▶ **TRY IT**:
Below is a listing. Quote from it, exactly, the lines from the one containing "Spara bevakning" down to the one containing "a allvarliga uppgift.", both ends included, and nothing else.

===== DATA RECORDS =====

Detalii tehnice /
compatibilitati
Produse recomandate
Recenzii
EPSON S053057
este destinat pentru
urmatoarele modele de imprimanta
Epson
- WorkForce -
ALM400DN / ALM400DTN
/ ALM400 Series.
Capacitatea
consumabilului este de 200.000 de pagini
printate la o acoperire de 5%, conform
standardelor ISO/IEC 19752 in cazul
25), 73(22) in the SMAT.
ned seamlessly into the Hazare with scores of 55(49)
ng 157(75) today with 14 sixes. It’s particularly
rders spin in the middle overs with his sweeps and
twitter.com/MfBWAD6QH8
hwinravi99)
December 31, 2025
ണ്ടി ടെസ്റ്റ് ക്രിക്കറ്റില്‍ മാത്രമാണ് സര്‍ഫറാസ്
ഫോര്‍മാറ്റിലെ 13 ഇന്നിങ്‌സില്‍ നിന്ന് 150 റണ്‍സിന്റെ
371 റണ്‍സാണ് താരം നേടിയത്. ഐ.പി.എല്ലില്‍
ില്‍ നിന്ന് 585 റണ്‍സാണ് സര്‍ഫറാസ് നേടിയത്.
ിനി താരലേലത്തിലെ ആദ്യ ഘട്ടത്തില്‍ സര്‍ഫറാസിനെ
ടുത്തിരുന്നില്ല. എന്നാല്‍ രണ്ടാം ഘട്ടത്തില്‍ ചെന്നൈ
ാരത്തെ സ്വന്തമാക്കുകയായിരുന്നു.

=====
===== DATA RECORDS =====

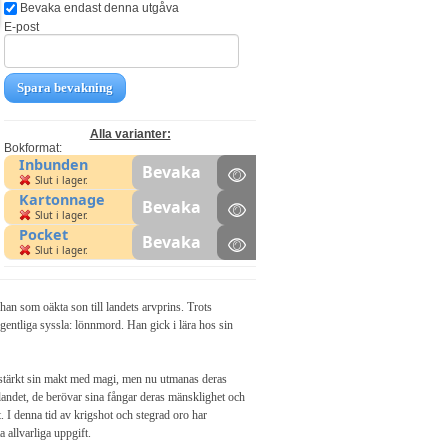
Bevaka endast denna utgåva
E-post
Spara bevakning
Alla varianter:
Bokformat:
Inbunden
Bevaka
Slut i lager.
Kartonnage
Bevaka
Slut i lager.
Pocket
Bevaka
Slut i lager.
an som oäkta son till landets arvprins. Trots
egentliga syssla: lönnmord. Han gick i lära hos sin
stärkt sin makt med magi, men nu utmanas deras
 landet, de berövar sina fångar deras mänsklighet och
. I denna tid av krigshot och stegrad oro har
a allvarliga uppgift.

=====

▶ **YOUR SOLUTION**:
Spara bevakning
Alla varianter:
Bokformat:
Inbunden
Bevaka
Slut i lager.
Kartonnage
Bevaka
Slut i lager.
Pocket
Bevaka
Slut i lager.
an som oäkta son till landets arvprins. Trots
egentliga syssla: lönnmord. Han gick i lära hos sin
stärkt sin makt med magi, men nu utmanas deras
 landet, de berövar sina fångar deras mänsklighet och
. I denna tid av krigshot och stegrad oro har
a allvarliga uppgift.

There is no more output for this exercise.